Highly Selective Au/ZnO via Colloidal Deposition for CO2 Hydrogenation to Methanol: Evidence of AuZn Role

Gold, Au nanoparticles were deposited on ZnO, Al2O3, and Ga2O3 via colloidal method in order to investigate the role of support for CO2 hydrogenation to methanol. Au/ZnO was also produced using impregnation method to investigate the effect of colloidal method to improve methanol selectivity. Au/ZnO produced via sol immobilization showed high selectivity towards methanol meanwhile impregnation method produced Au/ZnO catalyst with high selectivity towards CO. The CO2 conversion was also influenced by the amount of Au weight loading. Au nanoparticles with average diameter of 3.5 nm exhibited 4% of CO2 conversion with 72% of methanol selectivity at 250 °C and 20 bar. The formation of AuZn alloy was identified as active sites for selective CO2 hydrogenation to methanol.
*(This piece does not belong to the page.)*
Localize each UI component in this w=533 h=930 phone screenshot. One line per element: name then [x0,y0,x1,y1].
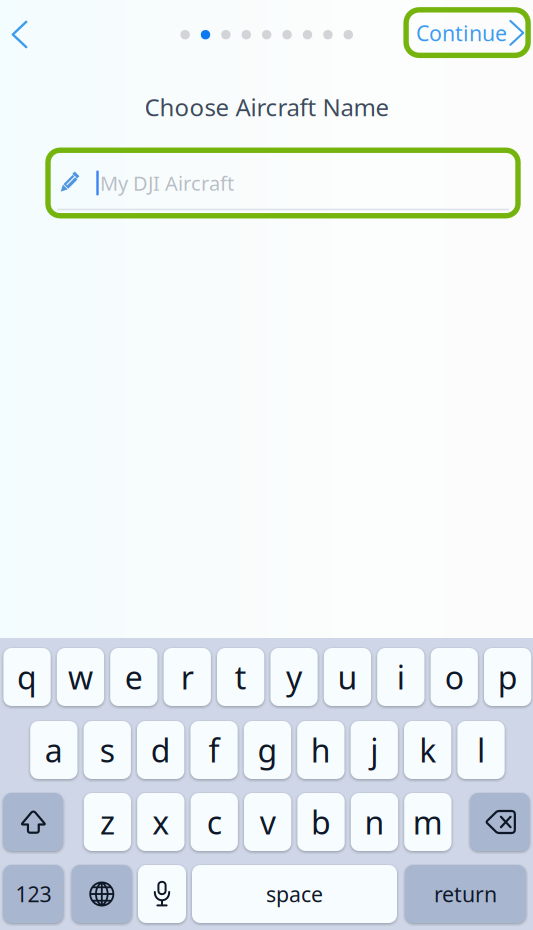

Segregation of Zn from ZnO to form AuZn alloy increased the number of surface oxygen vacancy for CO2 adsorption to form formate intermediates. The formate was stabilized on AuZn alloy for further hydrogenation to form methanol. The use of Al2O3 and Ga2O3 inhibited the formation of Au alloy, and therefore reduced methanol production. Au/Al2O3 showed 77% selectivity to methane, meanwhile Au/Ga2O3 produced 100% selectivity towards CO. Copyright © 2021 by Authors, Published by BCREC Group. This is an open access article under the CC BY-SA License (https://creativecommons.org/licenses/by-sa/4.0).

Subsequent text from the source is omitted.